A maior densidade de conteúdo escrito por IA de qualquer grande plataforma e também a mais difícil de classificar, porque as publicações humanas imitam a mesma fórmula. Pondere os pormenores: publicações reais nomeiam empresas reais, números reais, pessoas reais. As geradas permanecem abstratas.
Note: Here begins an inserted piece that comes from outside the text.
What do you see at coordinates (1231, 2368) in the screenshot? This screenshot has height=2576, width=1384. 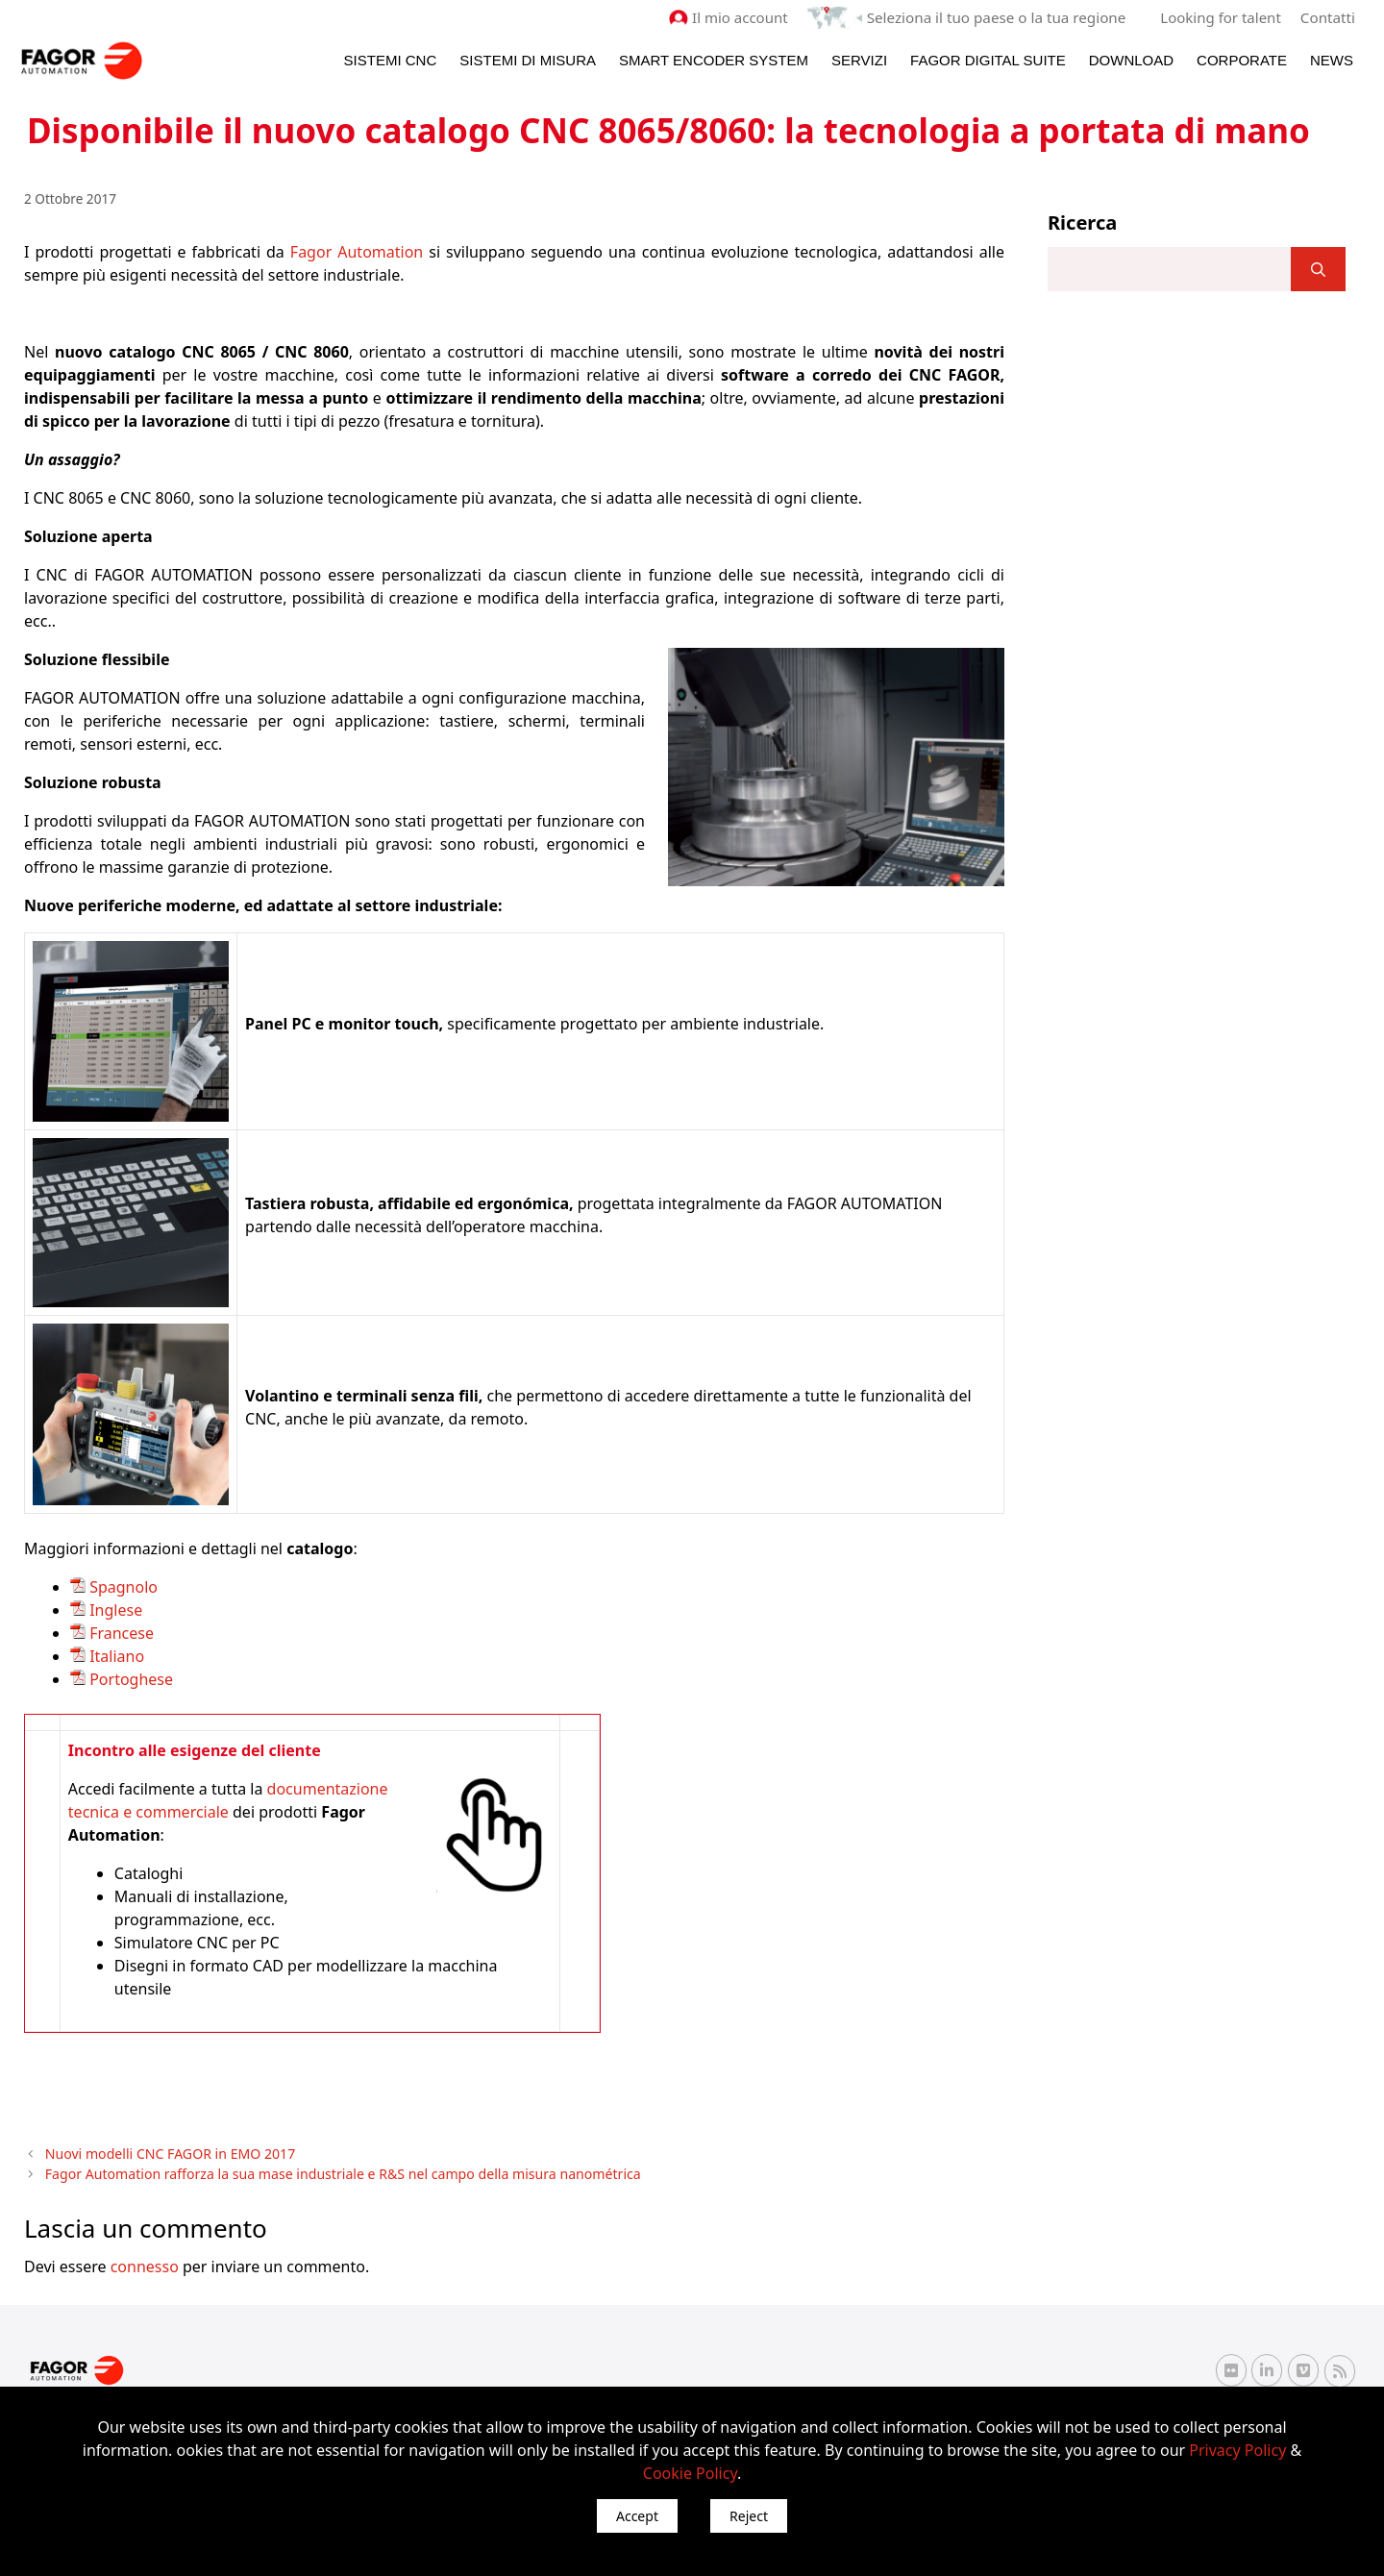 I see `[Flickr Fagor Automation]` at bounding box center [1231, 2368].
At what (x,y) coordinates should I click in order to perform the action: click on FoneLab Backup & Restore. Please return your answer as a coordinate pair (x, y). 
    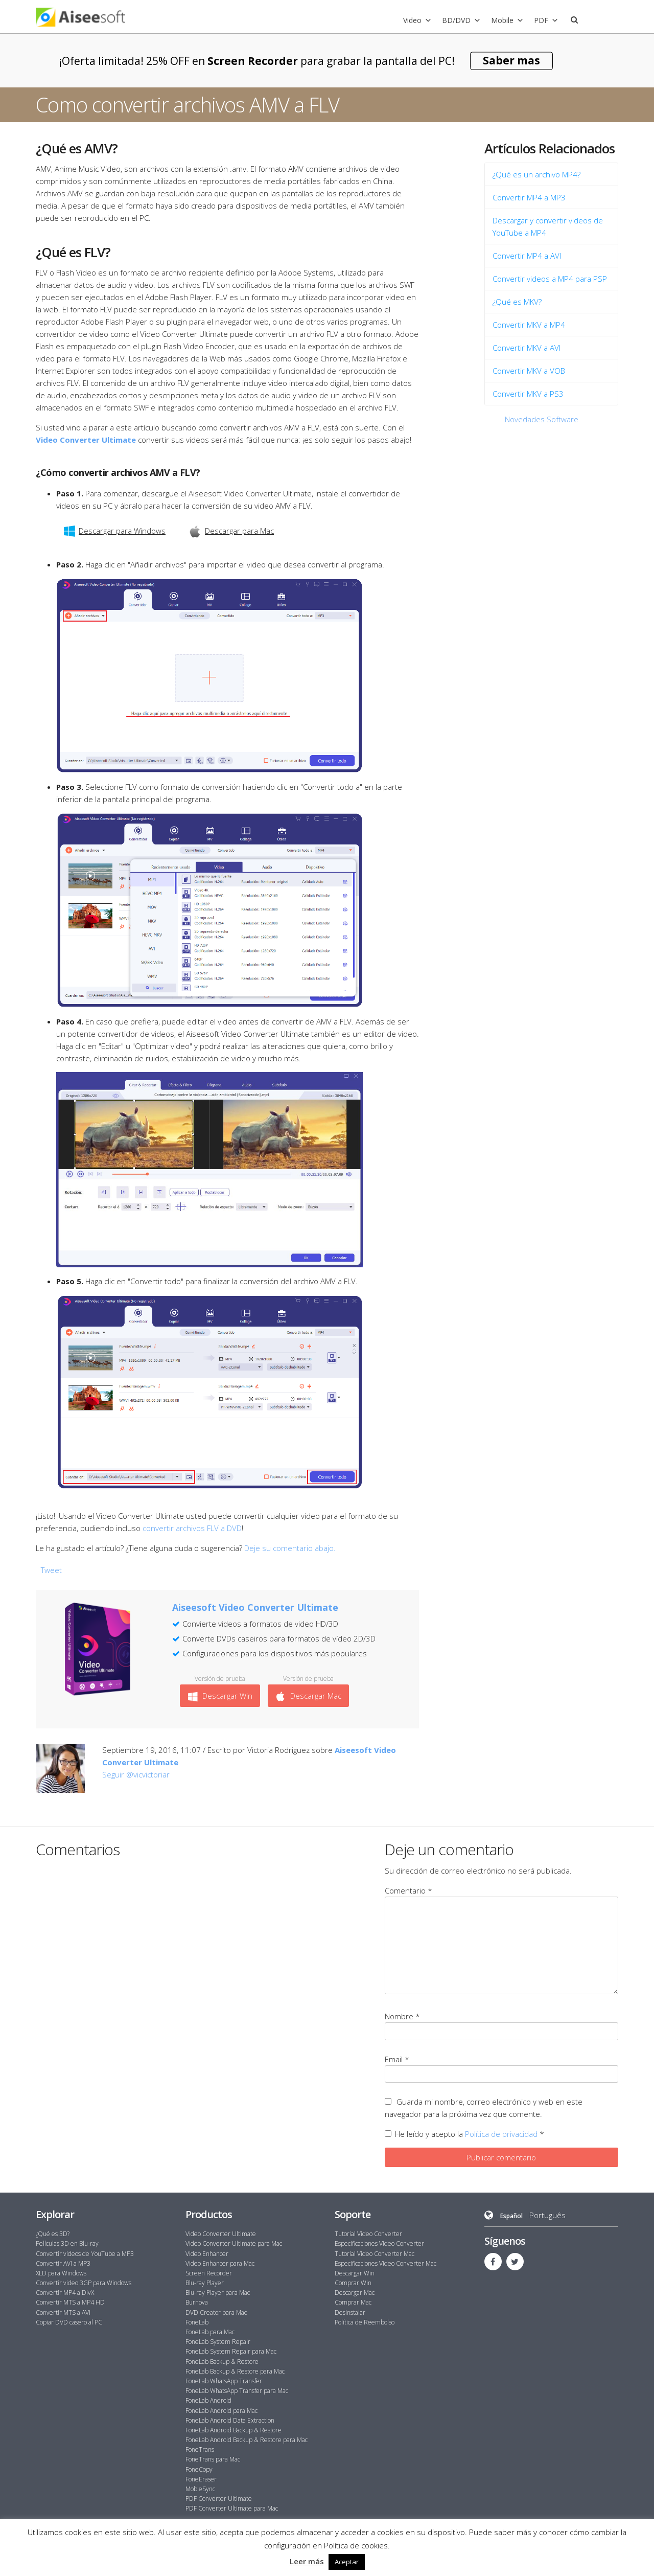     Looking at the image, I should click on (222, 2361).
Por que razão alguém precisa realmente de verificar isto
Geralmente não por curiosidade. As pessoas que nos consultam costumam ter uma razão concreta:
- Recrutamento. Um recrutador a ler o LinkedIn de um candidato quer saber de quem é a voz que está a ler.
- Parcerias de marca. Agências que avaliam um criador antes de o pagarem para escrever querem saber se a “voz” que estão a comprar é apenas uma instrução de IA.
- Jornalismo e investigação. Qualquer pessoa que cite uma publicação precisa de saber se uma pessoa real disse aquilo.
- Moderação. O envolvimento coordenado em massa é gerado em grande volume e lê-se como tal.
Note o que falta nessa lista: apanhar um amigo. Se está prestes a confrontar alguém por causa de uma legenda, o conselho honesto é não o fazer. As ferramentas — incluindo a nossa — dão-lhe uma probabilidade, não uma confissão.
Verificar uma publicação sem adivinhar
Se prefere não avaliar a olho, pode colar um link de uma publicação pública no nosso detector de IA para redes sociais e ele extrairá a legenda e pontuá-la-á, mostrando as frases específicas que aumentaram o número. Funciona com Instagram, X, TikTok, Threads, Reddit, LinkedIn, Facebook e YouTube.
Duas coisas que vale a pena saber antes de o usar, ou a qualquer ferramenta semelhante. Primeiro, ele analisa o texto. Mostra a imagem da publicação para que saiba que leu a publicação certa, mas não pontua a imagem — a análise forense de imagens é um problema diferente e preferimos dizer isso do que entregar-lhe um número inventado. Segundo, recusa-se a pontuar legendas abaixo de cerca de vinte palavras. Abaixo disso não há sinal suficiente e qualquer percentagem estaria mais próxima de um lançamento de moeda do que de uma medição.
A parte que a maioria dos artigos omite
A detecção de IA é probabilística. Sempre. Uma pontuação alta significa que a escrita contém padrões fortemente associados a modelos de linguagem — não significa que alguém lhe mentiu. Algumas pessoas escrevem naturalmente numa prosa limpa, uniforme e bem estruturada. O texto de marketing soa ligeiramente a gerado por máquina muito antes de as máquinas o poderem gerar. E qualquer pessoa pode passar uma legenda escrita por humanos por uma ferramenta de reescrita e alterar a pontuação.
Portanto, use a pontuação como usaria um alarme de incêndio: como um motivo para ir verificar, não como um veredito. As frases sinalizadas importam mais do que a percentagem. Se o raciocínio não o convencer, confie na sua própria leitura — conhece a voz da pessoa melhor do que qualquer modelo.
A resposta curta
Pare de contar emojis e travessões. Leia antes pelo ritmo. A escrita humana é irregular, específica e ocasionalmente uma confusão; a escrita gerada é suave, equilibrada e estranhamente relutante em nomear algo concreto. Assim que notar isso, verá o padrão em todo o lado — o que é uma competência útil ou uma maldição, dependendo de quanto tempo passa online.